You seem to be approaching this from a different angle than many. If I have reasonably high fraction of reads that align to the right genome then I generally do not worry about what got left behind.
I think these contamination levels are ok. If I read this correctly, most of the contaminant reads map to multiple genomes? In that case, you're literally dealing with < 1% contamination. Furthermore, Since your target is plant, you should be safe to just map everything and the mammalian reads should go to unmapped. To go one step further towards safety, you could also extract the contaminant reads, map them against your plant reference and see what happens.

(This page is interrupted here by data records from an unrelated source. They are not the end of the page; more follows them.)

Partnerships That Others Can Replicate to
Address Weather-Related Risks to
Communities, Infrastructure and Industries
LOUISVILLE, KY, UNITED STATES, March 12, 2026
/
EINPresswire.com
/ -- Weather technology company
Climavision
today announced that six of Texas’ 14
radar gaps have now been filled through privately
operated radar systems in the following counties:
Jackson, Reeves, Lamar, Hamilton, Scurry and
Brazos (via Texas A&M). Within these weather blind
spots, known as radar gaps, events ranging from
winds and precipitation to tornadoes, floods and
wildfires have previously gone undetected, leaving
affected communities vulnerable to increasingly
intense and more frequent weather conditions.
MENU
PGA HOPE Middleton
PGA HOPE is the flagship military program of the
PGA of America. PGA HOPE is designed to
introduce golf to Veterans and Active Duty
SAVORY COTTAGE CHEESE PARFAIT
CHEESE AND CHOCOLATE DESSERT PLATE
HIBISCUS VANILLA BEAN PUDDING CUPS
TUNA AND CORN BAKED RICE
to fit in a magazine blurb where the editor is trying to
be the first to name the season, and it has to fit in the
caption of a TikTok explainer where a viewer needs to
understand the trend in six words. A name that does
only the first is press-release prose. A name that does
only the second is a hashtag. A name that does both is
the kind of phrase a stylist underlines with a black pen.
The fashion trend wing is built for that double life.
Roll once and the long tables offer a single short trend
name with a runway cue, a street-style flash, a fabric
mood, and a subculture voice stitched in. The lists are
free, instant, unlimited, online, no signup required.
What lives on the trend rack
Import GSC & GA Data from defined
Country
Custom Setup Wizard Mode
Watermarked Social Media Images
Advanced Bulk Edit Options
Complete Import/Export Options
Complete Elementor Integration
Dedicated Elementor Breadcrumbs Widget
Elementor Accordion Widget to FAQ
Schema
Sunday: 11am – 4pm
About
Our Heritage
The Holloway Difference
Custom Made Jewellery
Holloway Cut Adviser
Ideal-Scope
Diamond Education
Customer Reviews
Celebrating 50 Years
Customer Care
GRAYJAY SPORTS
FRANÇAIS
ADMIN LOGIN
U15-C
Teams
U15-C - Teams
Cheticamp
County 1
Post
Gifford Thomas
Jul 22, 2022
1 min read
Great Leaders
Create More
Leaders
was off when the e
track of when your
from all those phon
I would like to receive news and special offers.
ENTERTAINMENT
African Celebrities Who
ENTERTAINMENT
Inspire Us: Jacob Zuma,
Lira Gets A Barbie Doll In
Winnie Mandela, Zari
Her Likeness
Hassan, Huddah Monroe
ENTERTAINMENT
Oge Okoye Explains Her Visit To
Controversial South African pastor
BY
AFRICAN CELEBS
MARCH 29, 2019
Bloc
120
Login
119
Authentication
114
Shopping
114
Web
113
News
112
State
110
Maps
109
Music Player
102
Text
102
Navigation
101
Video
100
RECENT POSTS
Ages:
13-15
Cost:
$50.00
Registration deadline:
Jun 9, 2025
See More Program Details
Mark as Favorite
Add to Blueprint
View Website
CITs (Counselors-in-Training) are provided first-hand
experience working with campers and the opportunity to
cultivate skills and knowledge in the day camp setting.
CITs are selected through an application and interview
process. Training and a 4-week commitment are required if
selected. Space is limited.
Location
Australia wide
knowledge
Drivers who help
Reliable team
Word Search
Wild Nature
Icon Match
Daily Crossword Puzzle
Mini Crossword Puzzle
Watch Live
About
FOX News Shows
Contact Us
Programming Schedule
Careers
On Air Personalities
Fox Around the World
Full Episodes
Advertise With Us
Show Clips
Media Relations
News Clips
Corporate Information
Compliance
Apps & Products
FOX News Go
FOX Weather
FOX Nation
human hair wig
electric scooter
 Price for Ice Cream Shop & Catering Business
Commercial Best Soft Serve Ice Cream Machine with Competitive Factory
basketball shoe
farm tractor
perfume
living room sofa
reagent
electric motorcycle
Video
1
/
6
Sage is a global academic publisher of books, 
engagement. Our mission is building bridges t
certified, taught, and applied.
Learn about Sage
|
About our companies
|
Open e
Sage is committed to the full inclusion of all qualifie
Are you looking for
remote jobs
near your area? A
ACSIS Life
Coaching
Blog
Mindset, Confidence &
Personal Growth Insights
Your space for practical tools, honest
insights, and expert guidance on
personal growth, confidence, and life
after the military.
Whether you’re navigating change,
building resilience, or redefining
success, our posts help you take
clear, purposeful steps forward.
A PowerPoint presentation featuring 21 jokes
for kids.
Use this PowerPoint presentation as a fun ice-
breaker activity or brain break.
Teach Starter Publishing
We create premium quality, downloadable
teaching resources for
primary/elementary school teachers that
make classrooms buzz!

That is correct, most are reads that are either 'Multiple_hits_one_genome' OR 'Multiple_hits_multiple_genome'
My guess is that these are reads are likely to contain / map to highly repetitive sequences common across both plant and animal kingdoms...
It should be easy to take the 'contaminant reads' and map them to my plant ref.genome - thanks for that suggestion. Cheers!